Exercise requirements> Without dropping or altering a single word, give the listing again.

Source information>

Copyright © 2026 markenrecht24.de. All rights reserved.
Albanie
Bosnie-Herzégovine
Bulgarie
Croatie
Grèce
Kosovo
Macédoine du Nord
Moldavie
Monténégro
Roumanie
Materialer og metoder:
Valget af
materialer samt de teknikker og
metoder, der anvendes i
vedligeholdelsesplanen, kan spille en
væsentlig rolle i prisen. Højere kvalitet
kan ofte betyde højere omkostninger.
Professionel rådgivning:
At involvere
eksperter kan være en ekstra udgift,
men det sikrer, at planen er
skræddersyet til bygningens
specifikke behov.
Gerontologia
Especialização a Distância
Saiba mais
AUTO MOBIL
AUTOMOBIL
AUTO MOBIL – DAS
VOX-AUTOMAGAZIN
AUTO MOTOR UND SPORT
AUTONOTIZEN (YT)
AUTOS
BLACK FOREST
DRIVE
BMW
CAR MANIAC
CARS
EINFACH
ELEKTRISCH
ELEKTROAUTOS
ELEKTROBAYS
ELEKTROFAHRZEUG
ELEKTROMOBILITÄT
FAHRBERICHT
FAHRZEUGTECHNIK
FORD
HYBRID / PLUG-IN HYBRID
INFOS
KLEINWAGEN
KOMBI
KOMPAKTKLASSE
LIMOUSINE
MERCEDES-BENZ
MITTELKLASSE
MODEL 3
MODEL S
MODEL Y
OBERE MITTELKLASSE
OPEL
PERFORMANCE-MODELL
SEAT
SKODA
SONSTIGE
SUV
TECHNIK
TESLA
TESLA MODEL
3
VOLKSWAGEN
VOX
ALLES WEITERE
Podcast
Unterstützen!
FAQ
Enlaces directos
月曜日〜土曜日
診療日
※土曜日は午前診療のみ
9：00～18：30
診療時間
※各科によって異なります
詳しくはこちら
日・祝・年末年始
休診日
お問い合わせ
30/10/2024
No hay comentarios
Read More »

Completed task>
Copyright © 2026 markenrecht24.de. All rights reserved.
Albanie
Bosnie-Herzégovine
Bulgarie
Croatie
Grèce
Kosovo
Macédoine du Nord
Moldavie
Monténégro
Roumanie
Materialer og metoder:
Valget af
materialer samt de teknikker og
metoder, der anvendes i
vedligeholdelsesplanen, kan spille en
væsentlig rolle i prisen. Højere kvalitet
kan ofte betyde højere omkostninger.
Professionel rådgivning:
At involvere
eksperter kan være en ekstra udgift,
men det sikrer, at planen er
skræddersyet til bygningens
specifikke behov.
Gerontologia
Especialização a Distância
Saiba mais
AUTO MOBIL
AUTOMOBIL
AUTO MOBIL – DAS
VOX-AUTOMAGAZIN
AUTO MOTOR UND SPORT
AUTONOTIZEN (YT)
AUTOS
BLACK FOREST
DRIVE
BMW
CAR MANIAC
CARS
EINFACH
ELEKTRISCH
ELEKTROAUTOS
ELEKTROBAYS
ELEKTROFAHRZEUG
ELEKTROMOBILITÄT
FAHRBERICHT
FAHRZEUGTECHNIK
FORD
HYBRID / PLUG-IN HYBRID
INFOS
KLEINWAGEN
KOMBI
KOMPAKTKLASSE
LIMOUSINE
MERCEDES-BENZ
MITTELKLASSE
MODEL 3
MODEL S
MODEL Y
OBERE MITTELKLASSE
OPEL
PERFORMANCE-MODELL
SEAT
SKODA
SONSTIGE
SUV
TECHNIK
TESLA
TESLA MODEL
3
VOLKSWAGEN
VOX
ALLES WEITERE
Podcast
Unterstützen!
FAQ
Enlaces directos
月曜日〜土曜日
診療日
※土曜日は午前診療のみ
9：00～18：30
診療時間
※各科によって異なります
詳しくはこちら
日・祝・年末年始
休診日
お問い合わせ
30/10/2024
No hay comentarios
Read More »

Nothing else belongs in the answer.